Judge Donahue seemed to concur. He sentenced Douglas to eighteen to twenty years, and moments later the professor, his expression astonishingly youthful and vulnerable, his hands manacled, his arms clutching his worn, overstuffed scholar’s briefcase, was led away.
That afternoon, Robin’s parents held a press conference in Methuen. Nancy Douglas had given a statement to the press the previous day, saying, “Bill was everything I ever wanted as a husband and father … I still love him,” and now, not to be outdone, the Benedicts talked of their love. “No matter what has been learned about our daughter’s secret life,” they said, “we’ll always love her.” But I left the conference thinking that the crime, and the investigation, had—whatever they said—reduced that love. How could it not? Robin’s parents had had to accommodate to a new vision of their daughter. They’d known she had sex for money, but—or so they said—they’d been privy to none of the details of her days, her drug habit, her extremely active hustling, her alleged extortionism. To them, Robin had still been a promising, talented girl, and they’d assumed that prostitution was, for her, a phase, a stage, a rebellion, something she’d soon grow out of.
I felt, as I rode back to Boston that afternoon, that one of the sad things about murder is that, inevitably, not just the perpetrator but the victim is probed, revealed, exposed. Murder takes away not only life but reputation, thereby doubly robbing a victim’s family.
Douglas was sent to the Massachusetts state correctional facility at Walpole. J.R. left town. And Tom Troy and William Delahunt, no longer antagonists, arranged to get together for a couple of beers.
> Interestingly, Robin’s body never turned up. Trooper Brian Howe went down to Providence to talk with trash collectors there. He learned that the garbage in the dumpsters in the shopping mall where Douglas had discarded Robin’s body was routinely compacted and used for landfill in a large land reclamation site in Jamestown, Rhode Island. But no one connected with the site could tell him exactly where, or how deep, in the hundred-acre area the garbage collected on Sunday, March 6, 1983, might be. Moreover, Howe learned that the garbage would have been routinely crushed by a trash compactor, which would most likely have eliminated much of the body’s bone matter, and that even if some of Robin’s bones had—miraculously—emerged intact from the compactor, they would have been exposed to ground shifting and animal activity in the landfill. These actions would have caused separation of the skeletal remains.

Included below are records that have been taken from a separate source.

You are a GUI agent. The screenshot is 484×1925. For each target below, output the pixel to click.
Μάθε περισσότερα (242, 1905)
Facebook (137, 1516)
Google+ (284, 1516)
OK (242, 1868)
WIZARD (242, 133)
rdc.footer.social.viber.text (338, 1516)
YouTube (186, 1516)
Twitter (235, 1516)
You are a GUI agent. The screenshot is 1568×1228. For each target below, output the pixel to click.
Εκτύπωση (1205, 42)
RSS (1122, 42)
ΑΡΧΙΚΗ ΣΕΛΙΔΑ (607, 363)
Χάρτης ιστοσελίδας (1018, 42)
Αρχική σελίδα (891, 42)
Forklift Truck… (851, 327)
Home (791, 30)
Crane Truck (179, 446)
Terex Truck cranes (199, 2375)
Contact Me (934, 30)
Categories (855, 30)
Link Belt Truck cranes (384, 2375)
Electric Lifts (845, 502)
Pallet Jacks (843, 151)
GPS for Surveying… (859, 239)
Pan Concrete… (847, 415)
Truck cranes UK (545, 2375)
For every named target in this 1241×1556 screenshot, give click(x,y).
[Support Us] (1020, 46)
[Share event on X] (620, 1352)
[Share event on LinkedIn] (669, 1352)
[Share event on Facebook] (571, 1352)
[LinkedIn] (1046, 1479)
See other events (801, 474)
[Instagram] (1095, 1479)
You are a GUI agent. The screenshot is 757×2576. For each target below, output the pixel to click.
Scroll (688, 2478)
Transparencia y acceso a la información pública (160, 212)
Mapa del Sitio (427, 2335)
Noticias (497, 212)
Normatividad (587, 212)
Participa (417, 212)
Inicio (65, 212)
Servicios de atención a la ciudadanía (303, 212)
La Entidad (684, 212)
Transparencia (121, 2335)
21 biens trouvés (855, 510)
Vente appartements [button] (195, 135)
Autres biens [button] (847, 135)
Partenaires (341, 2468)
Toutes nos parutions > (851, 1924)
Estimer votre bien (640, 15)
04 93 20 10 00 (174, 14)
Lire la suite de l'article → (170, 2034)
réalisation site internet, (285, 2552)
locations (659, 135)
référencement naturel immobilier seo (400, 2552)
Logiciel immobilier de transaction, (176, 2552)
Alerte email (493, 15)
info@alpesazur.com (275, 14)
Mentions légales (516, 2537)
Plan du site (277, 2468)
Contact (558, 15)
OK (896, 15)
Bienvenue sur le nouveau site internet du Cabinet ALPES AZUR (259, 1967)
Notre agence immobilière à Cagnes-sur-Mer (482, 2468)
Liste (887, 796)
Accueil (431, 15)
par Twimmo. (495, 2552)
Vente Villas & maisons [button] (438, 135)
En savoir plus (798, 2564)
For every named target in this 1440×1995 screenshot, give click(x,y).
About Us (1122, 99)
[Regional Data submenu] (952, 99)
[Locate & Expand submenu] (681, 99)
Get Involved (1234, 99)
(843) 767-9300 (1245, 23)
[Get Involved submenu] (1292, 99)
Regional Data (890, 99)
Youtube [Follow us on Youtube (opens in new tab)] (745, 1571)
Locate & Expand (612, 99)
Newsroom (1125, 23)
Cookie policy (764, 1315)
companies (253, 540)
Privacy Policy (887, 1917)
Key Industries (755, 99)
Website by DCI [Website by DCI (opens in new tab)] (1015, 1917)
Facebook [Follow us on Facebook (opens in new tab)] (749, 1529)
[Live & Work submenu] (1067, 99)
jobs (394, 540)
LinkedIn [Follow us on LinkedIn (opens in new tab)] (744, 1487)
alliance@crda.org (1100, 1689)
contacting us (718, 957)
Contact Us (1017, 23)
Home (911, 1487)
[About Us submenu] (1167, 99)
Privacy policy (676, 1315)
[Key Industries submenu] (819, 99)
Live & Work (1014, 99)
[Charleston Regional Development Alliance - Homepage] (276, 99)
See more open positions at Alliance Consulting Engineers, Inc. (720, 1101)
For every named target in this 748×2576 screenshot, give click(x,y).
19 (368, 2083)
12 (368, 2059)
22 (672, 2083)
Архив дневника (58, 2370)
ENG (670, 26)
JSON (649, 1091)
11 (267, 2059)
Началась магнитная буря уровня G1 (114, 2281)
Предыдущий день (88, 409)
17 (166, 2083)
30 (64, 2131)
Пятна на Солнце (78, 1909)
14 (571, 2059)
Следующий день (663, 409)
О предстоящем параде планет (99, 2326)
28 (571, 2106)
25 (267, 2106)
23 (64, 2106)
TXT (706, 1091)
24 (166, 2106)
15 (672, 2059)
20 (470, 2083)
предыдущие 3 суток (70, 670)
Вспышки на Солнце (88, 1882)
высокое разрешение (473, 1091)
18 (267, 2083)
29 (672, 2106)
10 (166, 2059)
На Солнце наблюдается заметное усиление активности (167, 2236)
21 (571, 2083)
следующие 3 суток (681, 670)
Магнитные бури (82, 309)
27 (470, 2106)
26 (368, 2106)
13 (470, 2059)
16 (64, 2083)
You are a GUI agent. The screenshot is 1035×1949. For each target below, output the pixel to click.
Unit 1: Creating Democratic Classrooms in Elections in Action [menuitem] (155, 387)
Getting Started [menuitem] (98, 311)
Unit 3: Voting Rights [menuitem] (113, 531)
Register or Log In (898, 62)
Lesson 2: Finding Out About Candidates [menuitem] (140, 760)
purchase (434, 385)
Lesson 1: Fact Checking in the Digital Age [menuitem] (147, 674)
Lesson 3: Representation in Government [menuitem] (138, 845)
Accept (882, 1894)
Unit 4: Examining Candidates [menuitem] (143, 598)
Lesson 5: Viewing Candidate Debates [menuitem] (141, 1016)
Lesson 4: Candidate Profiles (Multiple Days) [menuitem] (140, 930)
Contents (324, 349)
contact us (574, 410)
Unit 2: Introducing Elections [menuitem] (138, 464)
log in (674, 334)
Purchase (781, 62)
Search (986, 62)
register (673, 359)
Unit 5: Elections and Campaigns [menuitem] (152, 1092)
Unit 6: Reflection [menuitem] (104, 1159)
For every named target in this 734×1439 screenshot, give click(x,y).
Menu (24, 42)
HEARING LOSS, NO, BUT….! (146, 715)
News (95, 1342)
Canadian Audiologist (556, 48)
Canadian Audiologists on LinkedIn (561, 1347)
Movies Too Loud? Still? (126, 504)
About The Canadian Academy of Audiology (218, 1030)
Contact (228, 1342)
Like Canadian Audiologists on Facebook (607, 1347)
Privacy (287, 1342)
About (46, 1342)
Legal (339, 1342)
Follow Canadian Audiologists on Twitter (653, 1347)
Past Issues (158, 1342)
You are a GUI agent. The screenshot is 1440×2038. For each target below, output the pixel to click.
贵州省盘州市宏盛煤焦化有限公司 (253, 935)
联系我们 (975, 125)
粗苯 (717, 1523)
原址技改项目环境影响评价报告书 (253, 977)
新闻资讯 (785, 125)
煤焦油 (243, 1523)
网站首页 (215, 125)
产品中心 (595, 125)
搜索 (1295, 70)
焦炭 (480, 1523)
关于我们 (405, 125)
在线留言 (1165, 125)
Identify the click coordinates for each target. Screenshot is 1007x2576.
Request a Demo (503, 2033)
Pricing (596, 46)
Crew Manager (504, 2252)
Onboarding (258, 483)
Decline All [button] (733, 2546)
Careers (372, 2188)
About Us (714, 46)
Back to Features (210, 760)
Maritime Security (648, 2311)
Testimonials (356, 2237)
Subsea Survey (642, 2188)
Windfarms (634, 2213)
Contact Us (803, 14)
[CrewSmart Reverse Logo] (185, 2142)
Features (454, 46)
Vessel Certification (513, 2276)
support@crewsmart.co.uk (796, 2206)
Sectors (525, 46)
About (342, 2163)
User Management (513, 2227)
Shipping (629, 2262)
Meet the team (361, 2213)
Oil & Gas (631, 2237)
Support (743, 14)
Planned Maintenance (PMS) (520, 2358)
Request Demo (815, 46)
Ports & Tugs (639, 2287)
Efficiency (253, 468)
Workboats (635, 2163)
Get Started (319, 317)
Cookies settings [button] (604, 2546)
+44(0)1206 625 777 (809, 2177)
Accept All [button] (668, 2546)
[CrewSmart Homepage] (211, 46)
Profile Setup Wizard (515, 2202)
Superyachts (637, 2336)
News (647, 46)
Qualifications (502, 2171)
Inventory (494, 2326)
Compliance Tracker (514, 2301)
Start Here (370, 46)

Howe came back to Dedham recommending that no further search be undertaken, for it would surely prove futile. It had turned out that Douglas’s choice of a method for getting rid of a body had, indeed, been a choice worthy of a professor.
A year later I was still doing research, still tying up loose ends, and I went back to New England for a few days. I stayed in a dreary hotel where Robin used to pick up traveling businessmen, did some last-minute interviews, visited the Combat Zone again, and one afternoon went to Dedham to talk with the police and lawyers at the district attorney’s office there about what they thought, finally, about the case and the sort of man Douglas really was.